HISCL antigen testing was conducted as per manufacturer instructions, with the adaptation described above for UTM swabs. The testing procedure followed is outlined in Figure 1A. Additionally, we conducted repeatability testing using 10 replicate measurements for three sample pools: PCR negative, low viral load C t~27, and high viral load C t~20 and stability testing with daily testing over 6 days using a pool of positive samples (C t 24–29) at room temperature (~20°C) and 4°C.

Figure 1

Schematic outline of the study sample processing workflows. (A) Part 1—frozen bio‐banked nasopharyngeal swab samples; (B) Part 2a—prospectively collected single nasopharyngeal swabs (UTM) in the hospital setting; (C) Part 2b—prospectively collected double nasopharyngeal swabs (UTM and dry) in the public health testing center. Here a subset of samples underwent filtration only. (D) Part 2c—prospectively collected double nasopharyngeal swabs (UTM only) in the public health testing center. RT‐PCR, reverse transcription‐polymerase chain reaction; UTM, universal transport medium

Information on swab type used for collection and whether storage was in UTM or GLY was not available for individual samples.

Part 2: Prospective testing of fresh nasopharyngeal swabs

Nasopharyngeal swabs were collected in accordance with standard local procedures using Copan FLOQSwab Minitip swabs.

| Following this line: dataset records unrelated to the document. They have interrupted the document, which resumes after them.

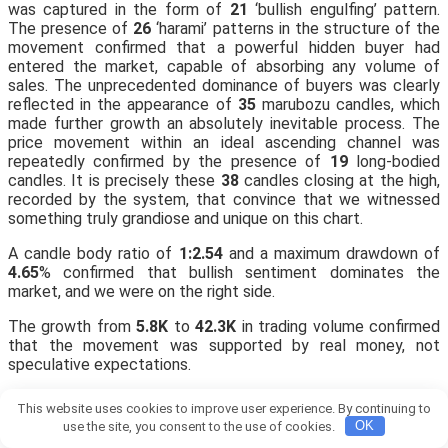
was captured in the form of
21
‘bullish engulfing’ pattern.
The presence of
26
‘harami’ patterns in the structure of the
movement confirmed that a powerful hidden buyer had
entered the market, capable of absorbing any volume of
sales. The unprecedented dominance of buyers was clearly
reflected in the appearance of
35
marubozu candles, which
made further growth an absolutely inevitable process. The
price movement within an ideal ascending channel was
repeatedly confirmed by the presence of
19
long-bodied
candles. It is precisely these
38
candles closing at the high,
recorded by the system, that convince that we witnessed
something truly grandiose and unique on this chart.
A candle body ratio of
1:2.54
and a maximum drawdown of
4.65
% confirmed that bullish sentiment dominates the
market, and we were on the right side.
The growth from
5.8K
to
42.3K
in trading volume confirmed
that the movement was supported by real money, not
speculative expectations.
📊 A
30
% share of green candles indicates that buyers are in
This website uses cookies to improve user experience. By continuing to
a state of complete control and euphoria.
use the site, you consent to the use of cookies.
OK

The workflow for the prospective testing of the fresh nasopharyngeal swab samples collected within the hospital setting and the PHTC is shown in Figure 1B–D. Dry swabs received at RadboudUMC laboratory were stored at approximately 4°C and placed within HISCL extract solution within 24 h of collection. If these samples, together with those received in UTM were not tested on the day of collection, they were stored at −70°C for ≤72 h before testing. HISCL antigen testing was conducted as per manufacturer instructions, with the adaptation for the UTM swabs previously described. We additionally tested a sub‐set of samples using filtration only, instead of centrifugation and filtration, to assess if preanalytical processing could be shortened without compromising analytical performance.

Study period

The bio‐banked samples were collected throughout 2020, before the emergence of the Delta variant. The sample analysis and prospective sample collection took place between April and September 2021, when the Delta variant dominated.

Statistical methods

Data analysis was done using MedCalc® Statistical Software version 12.0.1.0 (MedCalc Software Ltd.). We reported the case numbers detected with each test, the mean value, and range. Logistic regression analysis quantified the C.O.I. and C t value association and correlation estimated with Pearson correlation coefficient (r). Diagnostic accuracy was quantified using sensitivity, specificity, false‐negative and false‐positive counts, and their 95% confidence intervals (95%CI). We assessed antigen assay performance against C t cutoffs of < 30 and < 35 as these C t values are in general use as cutoffs assessing the probability of culturable virus in the sample and therefore infectiousness.

RESULTS

Part 1—Retrospective analysis of frozen bio‐banked nasopharyngeal swab samples

Method comparison

In total 277 remnant previously frozen nasopharyngeal swab samples underwent antigen testing. Repeat RT‐PCR on 50 positive samples revealed no significant difference (p = 0.6854) in the mean historical C t value (26.76, 95%CI 24.99–28.52) compared with repeat testing of freshly thawed samples (mean 26.62; 95%CI 24.82–28.43). The original RT‐PCR result was thus used for method comparison for all samples. Comparison of antigen assay C.O.I. values with RT‐PCR Ct values showed good correlation (coefficient of determination 0.7639) across the disease severity spectrum as well as for SARS‐CoV‐2 mutants (n = 29) (Figure 2). The overall study sample characteristics and antigen assay performance comparison with RT‐PCR are shown in Table 1.

Figure 2

Comparison of HISCL SARS‐CoV‐2 antigen assay C.O.I values with RT‐PCR C t values for retrospective testing of bio‐banked nasopharyngeal swabs. The open black dots represent samples with wild‐type SARS‐CoV‐2 infections. The red dots represent samples with the B1.1.177 mutation (n = 22/29) and the blue dots collectively represent samples. C.O.I., cutoff index; RT‐PCR, reverse‐transcription polymerase chain reaction; SARS‐CoV‐2, severe acute respiratory syndrome coronavirus 2

Table 1

Characteristics and SARS‐CoV‐2 testing results of nasopharyngeal swab samples frozen in 3 ml viral transport medium (Part 1)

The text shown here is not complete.